The report is co-authored by some of the conference organizers and a renewable energy consultancy, and it appears on the Forum's Web page. According to the paper’s writers, an index of the world’s 90 leading “clean energy companies” had a five-year compounded annualized return of almost 10 percent, said to be “unmatched by the world’s major stock indices”.
The report had by virtue to ignore the fact that energy stocks of all types — especially oil and gas — have also consistently outperformed the world’s major indices.
Perhaps blending green energy, profit and morality just don’t work and should be stopped. Take this example: Connie Hedegaard, Minister of Climate and Energy for wind-energy powerhouse Denmark, was vocal in issuing a joint statement with Lord Nicholas Stern — the London School of Economics climate guru — that economic development and climate policy should be linked to include a focus on wind, solar, ethanol, biofuels and geothermal power ... but also "Large-scale activities in low-emitting technologies ... energy efficiency, building insulation, information and telecommunications and some low-carbon public procurement."

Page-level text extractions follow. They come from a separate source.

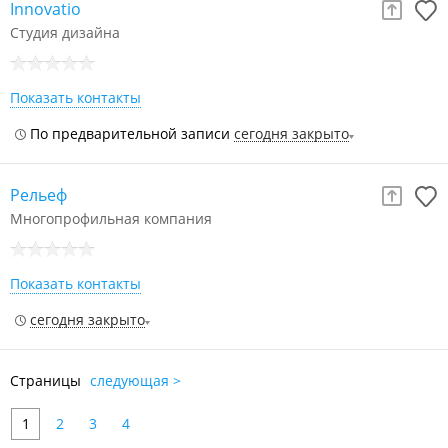
Innovatio
Студия дизайна
Показать контакты
По предварительной записи
сегодня закрыто
Рельеф
Многопрофильная компания
Показать контакты
сегодня закрыто
Страницы
следующая >
1
2
3
4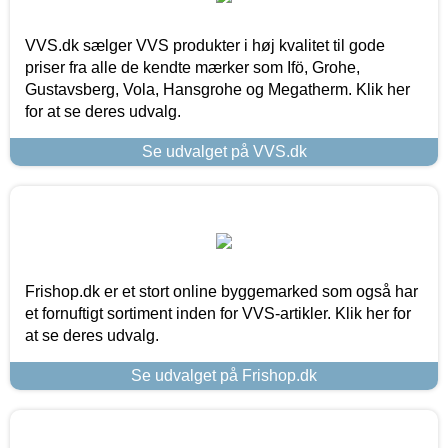
VVS.dk sælger VVS produkter i høj kvalitet til gode
priser fra alle de kendte mærker som Ifö, Grohe,
Gustavsberg, Vola, Hansgrohe og Megatherm. Klik her
for at se deres udvalg.
Se udvalget på VVS.dk
Frishop.dk er et stort online byggemarked som også har
et fornuftigt sortiment inden for VVS-artikler. Klik her for
at se deres udvalg.
Se udvalget på Frishop.dk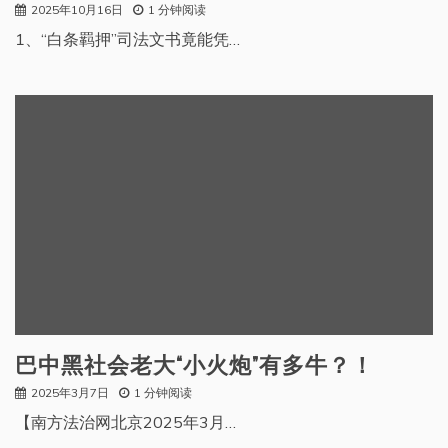
2025年10月16日
1 分钟阅读
1、“白条羁押”司法文书竟能凭…
巴中黑社会老大“小火炮”有多牛？！
2025年3月7日
1 分钟阅读
【南方法治网北京2025年3月…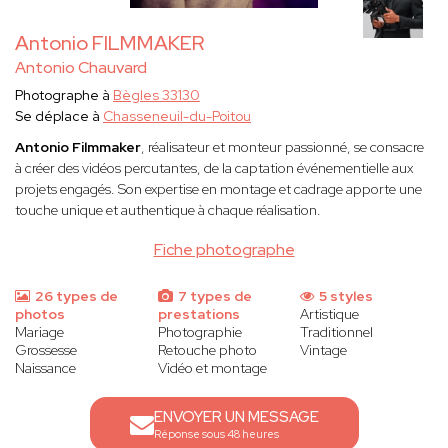
Antonio FILMMAKER
Antonio Chauvard
Photographe à
Bègles 33130
Se déplace à
Chasseneuil-du-Poitou
Antonio Filmmaker
, réalisateur et monteur passionné, se consacre
à créer des vidéos percutantes, de la captation événementielle aux
projets engagés. Son expertise en montage et cadrage apporte une
touche unique et authentique à chaque réalisation.
Fiche photographe
26 types de
7 types de
5 styles
photos
prestations
Artistique
Mariage
Photographie
Traditionnel
Grossesse
Retouche photo
Vintage
Naissance
Vidéo et montage
ENVOYER UN MESSAGE
Réponse sous 48 heures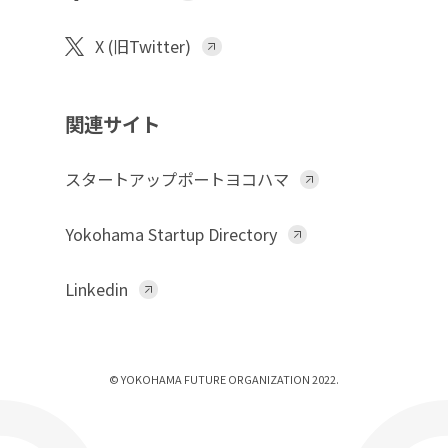
X (旧Twitter)
関連サイト
スタートアップポートヨコハマ
Yokohama Startup Directory
Linkedin
© YOKOHAMA FUTURE ORGANIZATION 2022.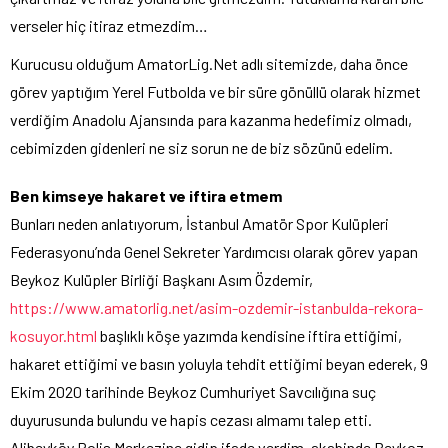
verseler hiç itiraz etmezdim…
Kurucusu olduğum AmatorLig.Net adlı sitemizde, daha önce
görev yaptığım Yerel Futbolda ve bir süre gönüllü olarak hizmet
verdiğim Anadolu Ajansında para kazanma hedefimiz olmadı,
cebimizden gidenleri ne siz sorun ne de biz sözünü edelim.
Ben kimseye hakaret ve iftira etmem
Bunları neden anlatıyorum, İstanbul Amatör Spor Kulüpleri
Federasyonu’nda Genel Sekreter Yardımcısı olarak görev yapan
Beykoz Kulüpler Birliği Başkanı Asım Özdemir,
https://www.amatorlig.net/asim-ozdemir-istanbulda-rekora-
kosuyor.html
başlıklı köşe yazımda kendisine iftira ettiğimi,
hakaret ettiğimi ve basın yoluyla tehdit ettiğimi beyan ederek, 9
Ekim 2020 tarihinde Beykoz Cumhuriyet Savcılığına suç
duyurusunda bulundu ve hapis cezası almamı talep etti.
Alibeyköy Polis Merkezine gidip ifade verdim, akabinde Beykoz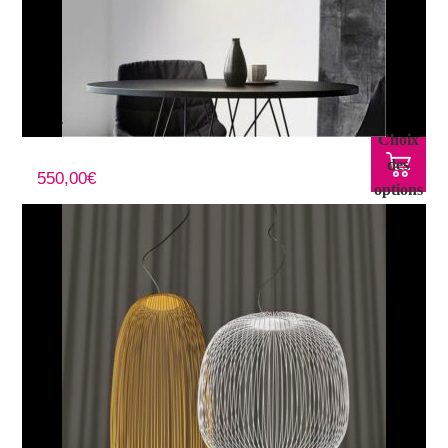
Choix
Suspension ROCK
des
550,00
€
options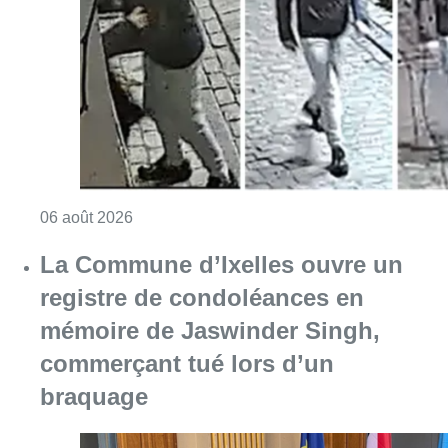
Consulter l'article "La police lance un avis 
06 août 2026
La Commune d’Ixelles ouvre un
registre de condoléances en
mémoire de Jaswinder Singh,
commerçant tué lors d’un
braquage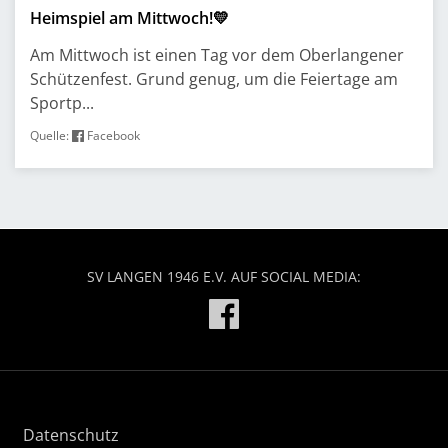
Heimspiel am Mittwoch!💛
Am Mittwoch ist einen Tag vor dem Oberlangener
Schützenfest. Grund genug, um die Feiertage am
Sportp...
Quelle:
Facebook
SV LANGEN 1946 E.V. AUF SOCIAL MEDIA:
Datenschutz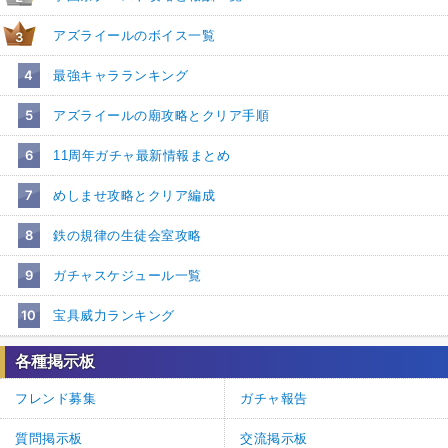
アズライールのボイス一覧
3
4
最強キャラランキング
5
アズライールの廟攻略とクリア手順
6
11周年ガチャ最新情報まとめ
7
めしませ攻略とクリア編成
8
鉄の規律の生徒会室攻略
9
ガチャスケジュール一覧
10
宝具威力ランキング
各種掲示板
フレンド募集
ガチャ報告
質問掲示板
交流掲示板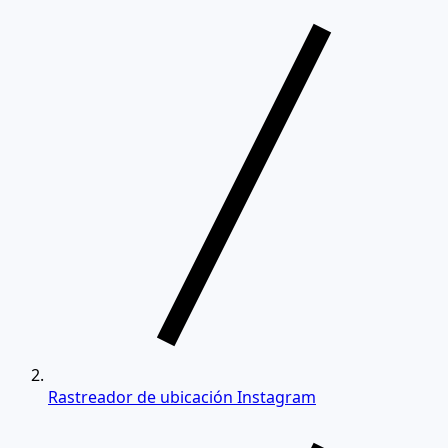
Rastreador de ubicación Instagram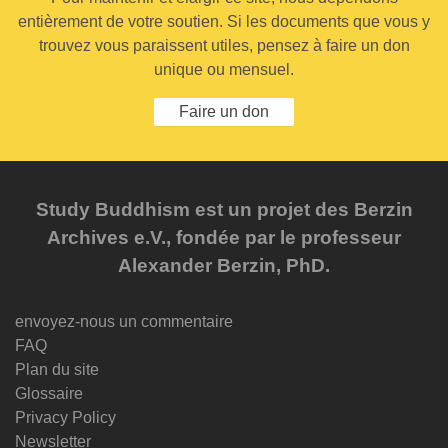
entièrement de votre soutien. Si les documents que vous y
trouvez vous paraissent utiles, pensez à faire un don
unique ou mensuel.
Faire un don
Study Buddhism est un projet des Berzin
Archives e.V., fondée par le professeur
Alexander Berzin, PhD.
envoyez-nous un commentaire
FAQ
Plan du site
Glossaire
Privacy Policy
Newsletter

“These activities will provide jobs and market stimulus as well as quick economic returns and they will also help lay the foundations for a low-emissions future,” their statement said.
It is understood the low-emission technologies in question would be sold to countries now counting on hydrocarbons to lift them out of poverty.
To justify the spending, “jobs” has been added to “disastrous greenhouse effects” and “energy security” by some of the same interests seen in Budapest this past week backing the Nabucco gas pipeline while bashing gas supplies from energy giant Russia.
The questions that beg are many: Why is nipping Russian gas revenues in favor of one’s own gas revenues the same as funding a green tomorrow? Who still lives in the Cold War?
Who’s interests are served by backing renewables but only one pipeline? Where is the moderate voice for “clean gas” — everyone's clean gas?
It seems the world needs summits like "Davos" if only to understand parallel summits like "Nabucco" in Budapest. But, perhaps it's time to state economic interests aloud without the morality play.